HMRC’s Dave Hartnett has admitted that his information on tax agent behaviour is “fragmented”. Between the 1990s and 2005 HMRC identified only eight qualified tax agents who were guilty of fraud - approximately 0.0000615% of the agent population.

Yet despite the fact that so few agents were affected HMRC ignored its findings and ploughed ahead with its “Working with Tax Agents” proposals. Justification of the introduction of a new penalty system for tax agents ran as follows, “… in some cases the behaviour or performance of a tax agent falls short of what might be expected. HMRC is aware that this is the case in only a small fraction of the tax agent community…”

Critics of the Agent consultation (including the Chartered Institute of Taxation and Association of Taxation Technicians) were quick to observe that HMRC had failed to provide any evidence about the numbers of agents affected. This point became an immediate concern when HMRC produced draft legislation in March 2010 as it then became apparent that HMRC had its sights on penalising a far greater population than rogue tax agents, in fact, it intended to penalise anyone who gave any tax advice, free or not.

Now, according to Accountancy magazine, the truth is revealed: not a “small, but more like a miniscule proportion of rogue agents are at work.”

It says, “the figures are revealed in a recent letter from HMRC permanent secretary Dave Hartnett to Francesca Lagerberg, head of tax at Grant Thornton and member of the ICAEW Tax Faculty’s technical committee.
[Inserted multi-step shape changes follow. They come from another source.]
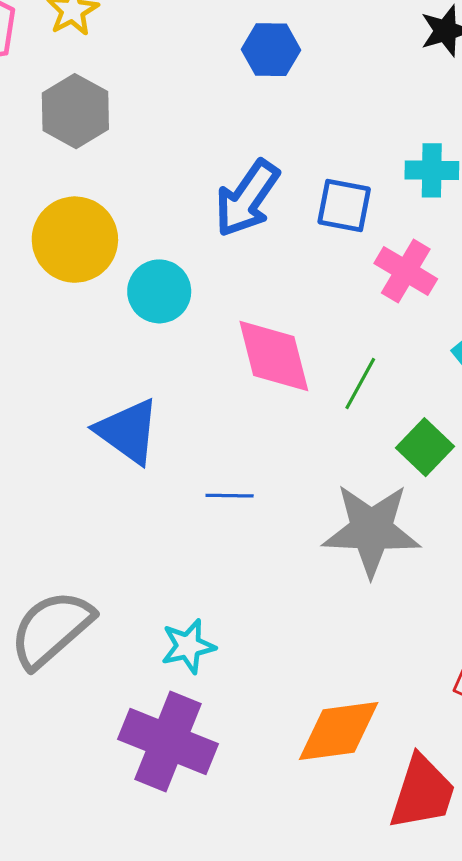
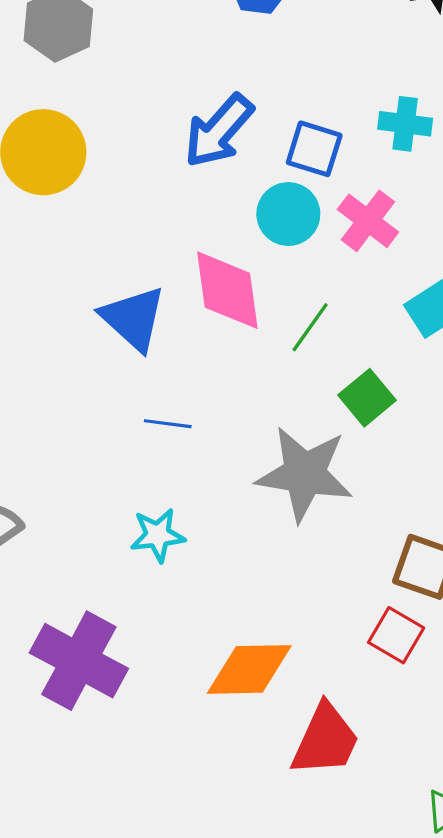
cyan circle: (159, 291) -> (288, 214), moved
blue triangle: (128, 431) -> (133, 318), moved
cyan star: (188, 646) -> (158, 535), moved

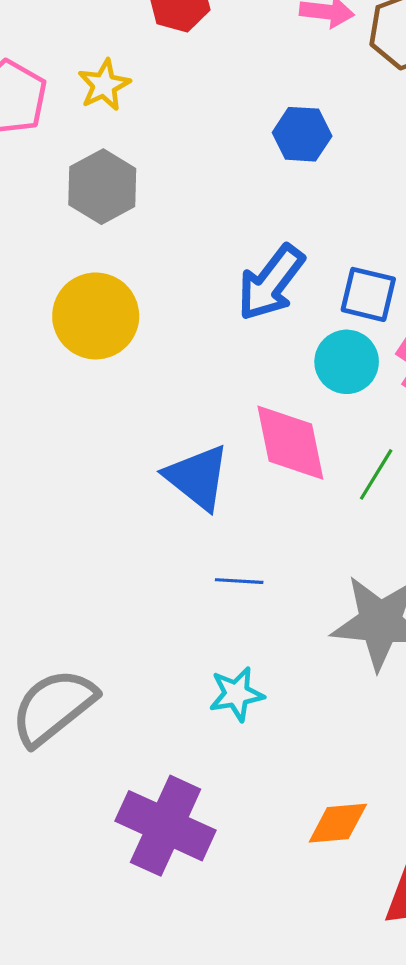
orange diamond: (249, 669) -> (338, 823), size x0.7

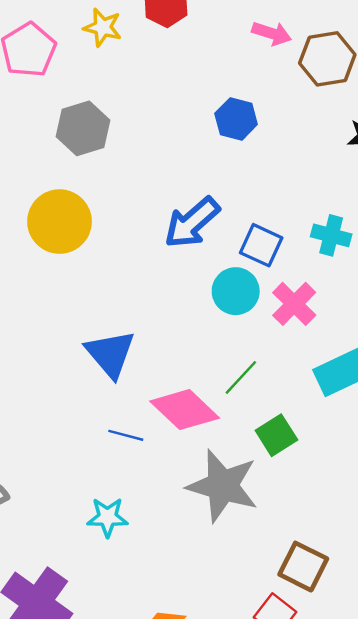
yellow star: (104, 85) -> (103, 27), moved, turned 30
pink diamond: (290, 443) -> (185, 410), moved, turned -46

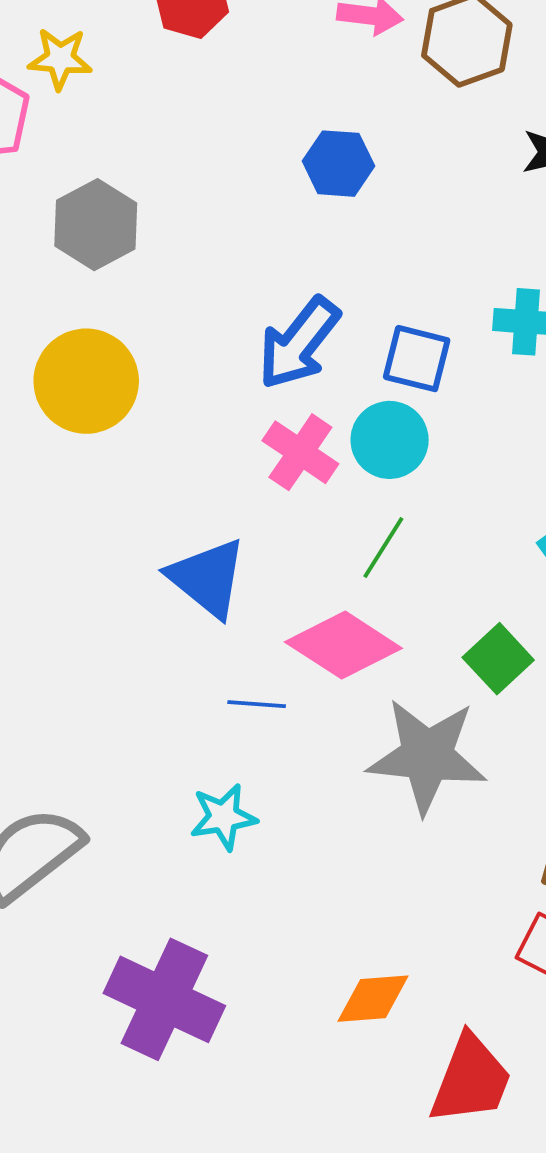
yellow star: (103, 27) -> (60, 59), moved
pink cross: (294, 304) -> (300, 452), moved
green line: (241, 377) -> (383, 548), moved
cyan star: (107, 517) -> (223, 817), moved

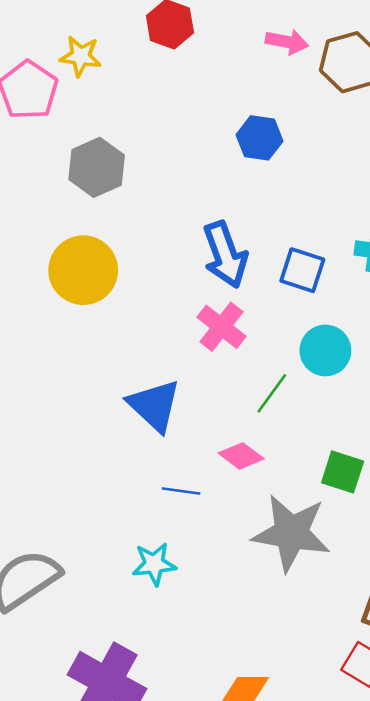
blue arrow: (299, 343) -> (225, 255), turned -62
cyan circle: (390, 440) -> (325, 350), moved
pink diamond: (343, 645) -> (241, 456), size x0.6
green square: (498, 659) -> (343, 472), turned -33

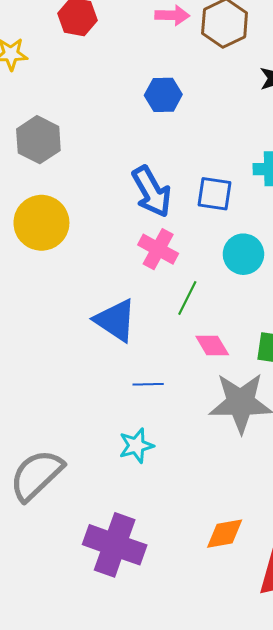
green line: (272, 393) -> (187, 298), moved
pink diamond: (241, 456) -> (212, 345), moved, turned 32

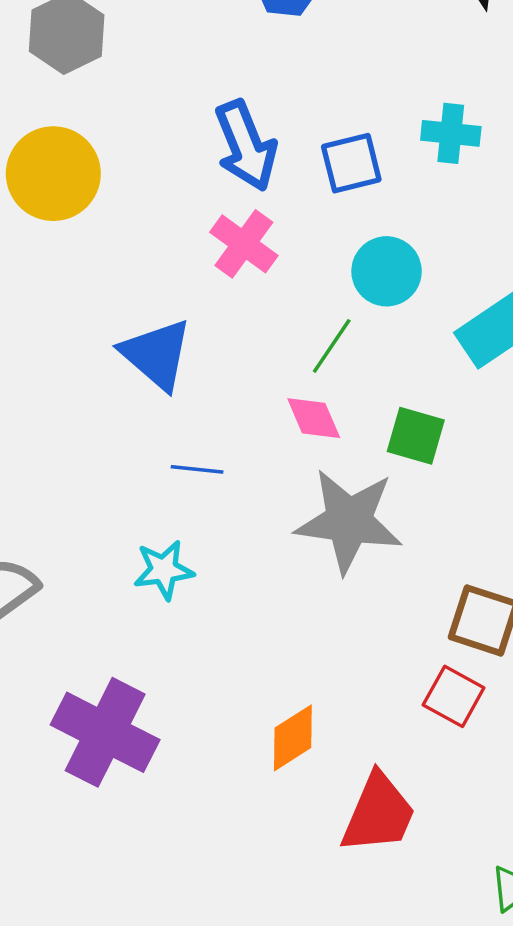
blue square: (215, 194) -> (351, 163), turned -30
green line: (187, 298) -> (332, 346), moved
orange diamond: (225, 534) -> (293, 738), turned -30

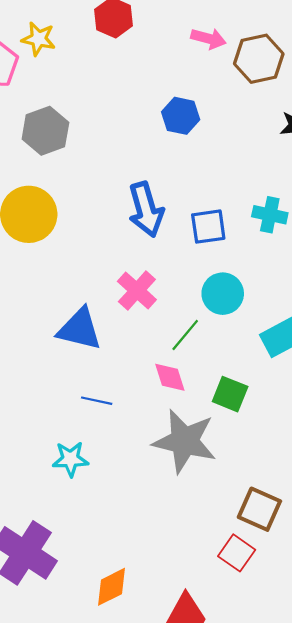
pink cross: (244, 244) -> (137, 291), moved
blue triangle: (156, 354) -> (79, 329), turned -33
orange diamond: (293, 738) -> (112, 587), moved

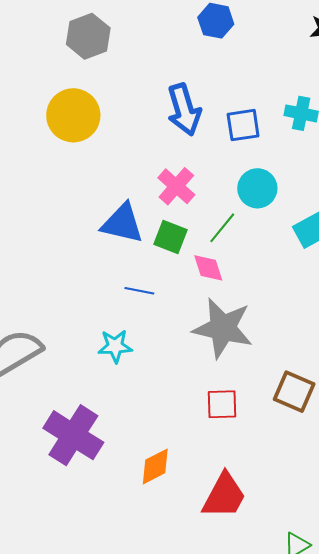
green square: (230, 394) -> (170, 237), moved
red square: (237, 553) -> (222, 404), moved, turned -36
He said that the department’s most reliable data came from an exercise it carried out in 2005 for direct tax to identify tax losses in civil cases where it had access to working papers. This showed a tax loss totaling over £20m in 16 cases. It then added data from two criminal enquiries into unqualified accountants who were acting as agents, which were concluded in 2009, and another ongoing case, involving a qualified agent. These involved a further £8m.

Hartnett concludes: ‘Of the 11 cases where we have information on their status, eight are qualified and three are unqualified.’ There is no definitive data on the remaining cases.”

Critics of HMRC’s proposals may now well also call into question the reliability of HMRC’s impact assessment which was released in conjunction with the original proposals.